In some cases, those are widget based frameworks as wicket and gwt that can be added to my custom page; in other cases you have aggregating portals.

An example of this kind of application (even though its not configurable) is a retail website containing four sections in its home page: the top 10, my orders, random items, and weird items.

In this case, all information come from the same source, but every part has a different probable validity if it is going to be cached. If the page is served as one big chunck of information, it will always be stale due to the random items section. “My orders” is stale only when I place a new order and, in the same way, the top 10 is only stale if any item is bought and surpasses the number of times the 10th item was bought so far.

One of the main issues with this type of pages which aggregate information from one or many sources with different expire-expectations is that cached versions in proxies and clients become stale faster than it should for some elements: once one of this providing sources publishes new information or is updated, the entire representation becomes stale..

Martin Fowler described once a well spread approach to allow those pages to be partially cached within local proxies and clients, thus sharing requested representations between multiple users.

The approach

Given the coffee scenario, one would create different json representations:

And finally an aggregating page:

<html>
<a class="lazy_load" href="http://restbucks.com/top_sellers">Top sellers</a>
<a class="lazy_load" href="http://restbucks.com/my_orders">My orders</a>
<a class="lazy_load" href="http://restbucks.com/random_items">Random items</a>
<a class="lazy_load" href="http://restbucks.com/weird_items">Weird items</a>

And then, for each lazy_load link, we create a div with its content:

<script>
$('.lazy_load').each(function(link) {
  uri = link.attr('href'); 
  div = $('
').load(uri); // cache hits! link.after(div); }); </script> </html>

This allows our proxies to cache each component in our page apart from the page itself: whenever one page’s content becomes stale in a proxy, only part of that page needs update.

In a web were most data can be cached and does not become stale so fast, this technique should usually lessen the amount of data being transfered between client and server.

All one needs to do is properly use the http headers for caching.

Remember that if your client supports either parallel requests to the server and/or keep-alive connection, the results might be even better.

Distributed systems?
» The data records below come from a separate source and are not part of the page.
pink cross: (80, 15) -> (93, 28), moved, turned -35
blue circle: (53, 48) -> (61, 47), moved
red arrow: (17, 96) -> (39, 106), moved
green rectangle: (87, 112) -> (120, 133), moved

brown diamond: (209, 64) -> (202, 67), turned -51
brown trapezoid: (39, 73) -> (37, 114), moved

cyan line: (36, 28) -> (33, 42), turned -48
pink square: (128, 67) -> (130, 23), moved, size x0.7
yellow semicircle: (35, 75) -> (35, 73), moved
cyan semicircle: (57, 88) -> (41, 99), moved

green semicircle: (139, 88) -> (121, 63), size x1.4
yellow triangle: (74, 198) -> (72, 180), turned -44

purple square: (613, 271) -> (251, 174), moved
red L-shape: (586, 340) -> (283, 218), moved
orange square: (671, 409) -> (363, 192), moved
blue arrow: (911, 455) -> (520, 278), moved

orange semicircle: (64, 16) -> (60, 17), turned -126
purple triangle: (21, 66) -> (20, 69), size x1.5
Linked resources?

Roy Fielding mentions that in the data view in REST systems, “small or medium-grain messages are used for control semantics, but the bulk of application work is accomplished via large-grain messages containing a complete resource representation.”
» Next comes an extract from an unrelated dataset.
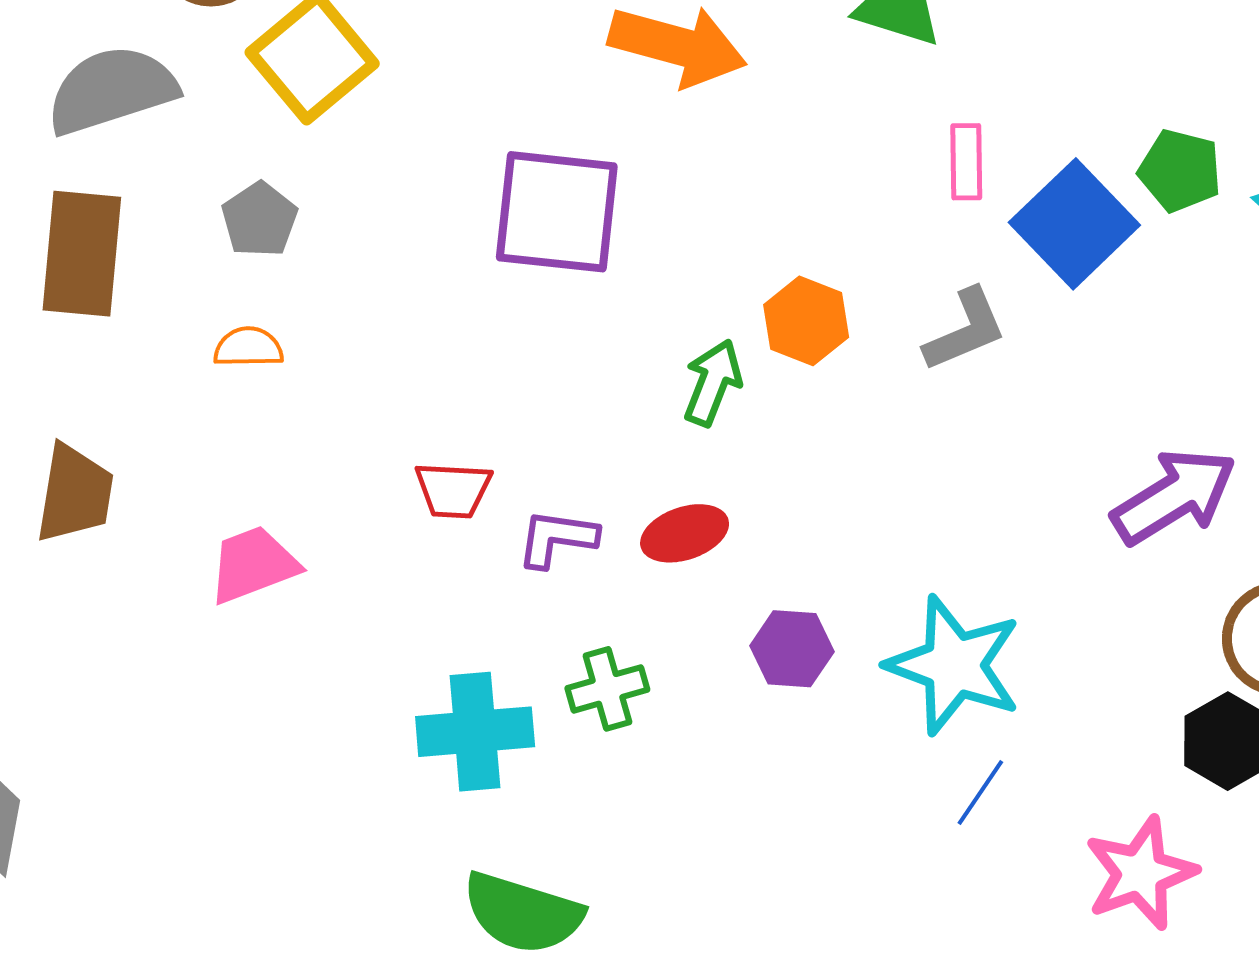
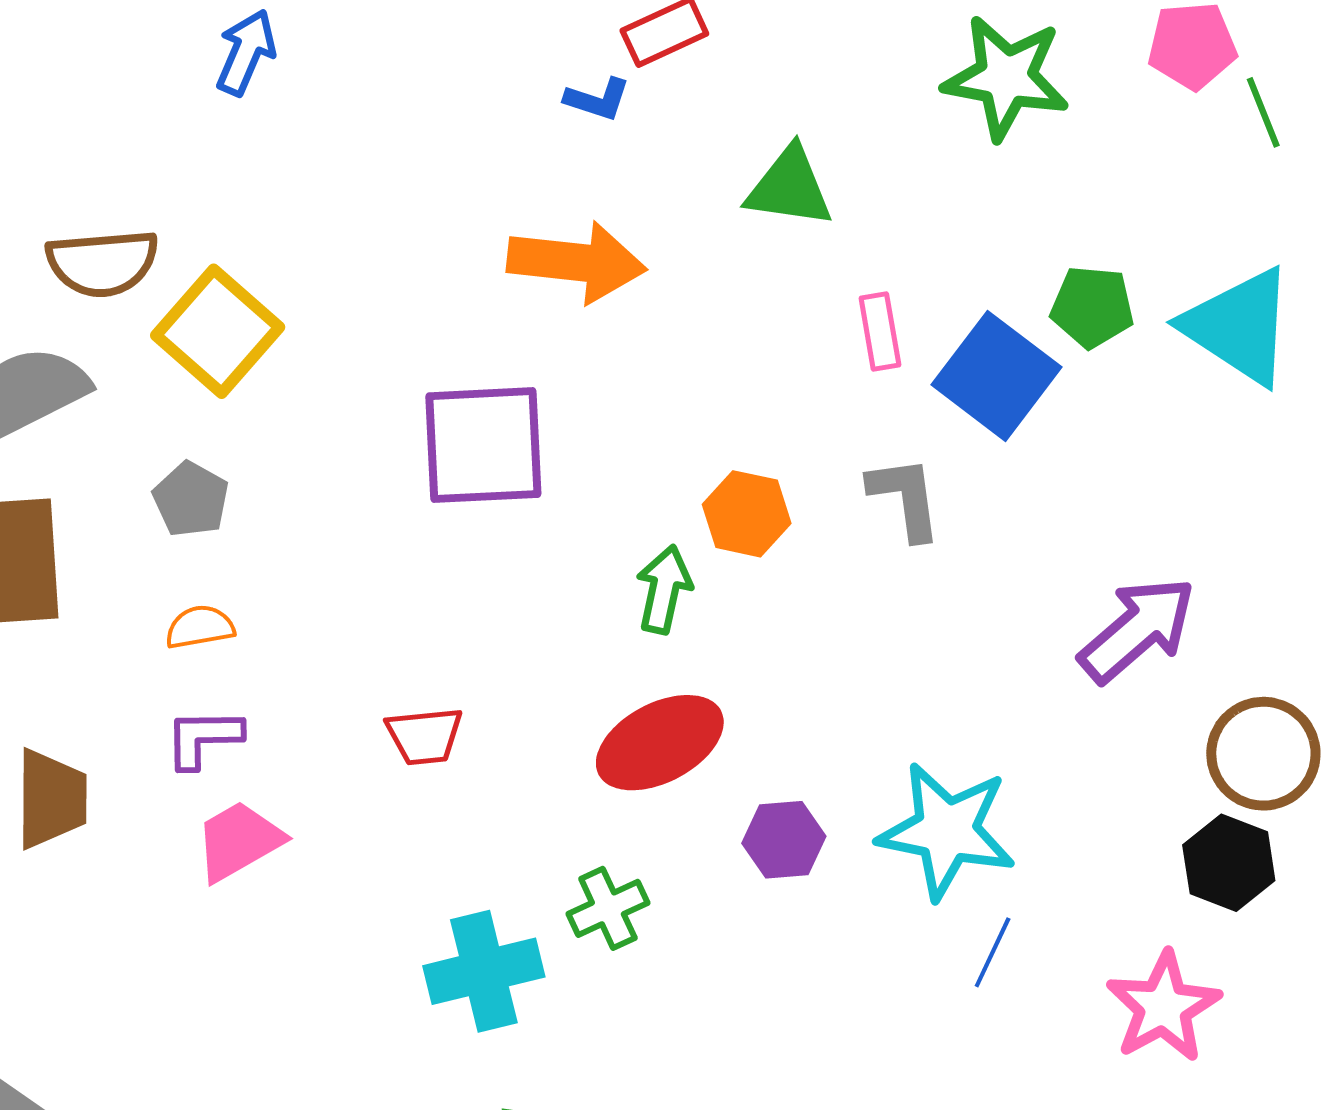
gray L-shape: (965, 330) -> (905, 498), turned -66
red ellipse: (685, 533) -> (660, 743), size x1.5
purple L-shape: (557, 538) -> (203, 738), moved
Pretty much in the same way as with the human web, a distributed system using the web as its infrastructure will gain the same cache benefits as long as they implement correct caching policies through http headers (and correct http verbs).

When your server provides a resource representation linking to a series of other related resources the client and proxies staying on the way will be allowed to cache each and every other resource on its own.

This approach results, again, in changes applied to one resource not affecting cached representations of other resources. An stale representation will not affect those accessing other resources within the same context.

Sometimes the decision whether to change latency for scalability might depend on how you think your clients will use your resources: in the human web mentioned above, the developer knew exactly how its clients would access it.

In distributed systems using REST, guessing how resources will be used can be dangerous as it allows you to tight couple yourself to this behaviour while published resources can and would be used in unforeseen ways.

Roy’s dissertation seems to apply here to balance things: “a protocol that requires multiple interactions per user action, in order to do things like negotiate feature capabilities prior to sending a content response, will be perceptively slower than a protocol that sends whatever is most likely to be optimal first and then provides a list of alternatives for the client to retrieve if the first response is unsatisfactory”.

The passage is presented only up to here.